In getting ready to implement a variation (correlation) plot method for quantitative x-ray maps in CalcImage, we decided to move the variation plot method in Evaluate over to Probe for EPMA and tweak it a bit. The idea being that in PFE it will plot quant points, and in CalcImage it will plot quant pixels.

The new menu in Probe for EPMA is here under the Output menu:



Then you'll see a window with a list of samples and two options.
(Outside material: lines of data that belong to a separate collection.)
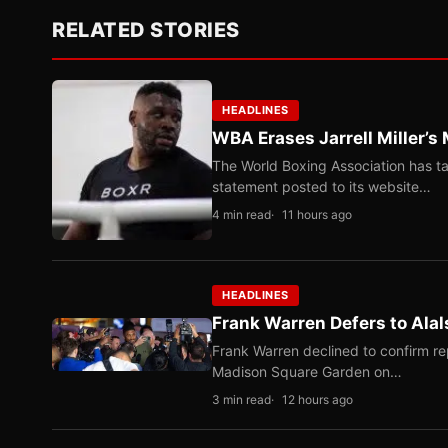
RELATED STORIES
HEADLINES
WBA Erases Jarrell Miller’s 
The World Boxing Association has ta
statement posted to its website…
4 min read
11 hours ago
HEADLINES
Frank Warren Defers to Alal
Frank Warren declined to confirm re
Madison Square Garden on…
3 min read
12 hours ago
The first to just plot the raw (deadtime, beam drift and off-peak background corrected) element intensities as seen here:



and note that if you click on a single graph, it will expand as seen here:



And second, to plot the actual element concentrations (corrected for matrix, interference, TDI effects, etc., etc.) as seen here:



this again can be expanded by clicking, to contemplate the quantitative element correlations in detail:



You can also display the individual analysis numbers for each data point:



This is ready to download now in v. 12.5.7 from the Probe for EPMA Help | Update Probe for EPMA menu.
John J. Donovan, Pres. 
(541) 343-3400

"Not Absolutely Certain, Yet Reliable"

John Donovan

In addition, the variation (correlation) plot method also outputs Pearson's Correlation Coefficient as seen here sorted by ranking to the PFE log window:



This may be useful to see which elements are most correlated with each other.
John J. Donovan, Pres. 
(541) 343-3400

"Not Absolutely Certain, Yet Reliable"

Probeman

I have absolutely no idea what this might be useful for, but I noticed that it's an option in the Probe for EPMA variation (correlation) plot method.

And that is, in addition to plotting standard and unknown intensities and concentrations as correlation plots, one can also plot *wavescan* intensities as correlation plots as seen here:



And as for the standard and unknown data, one can also click a graph to plot a single element pair:



In the case of wavescans, an element being the element that the spectrometer was peaked on, and the intensities around that emission peak (or perhaps a full range scan?).

Again, I have no idea what this might be useful for, but it's there.
The only stupid question is the one not asked!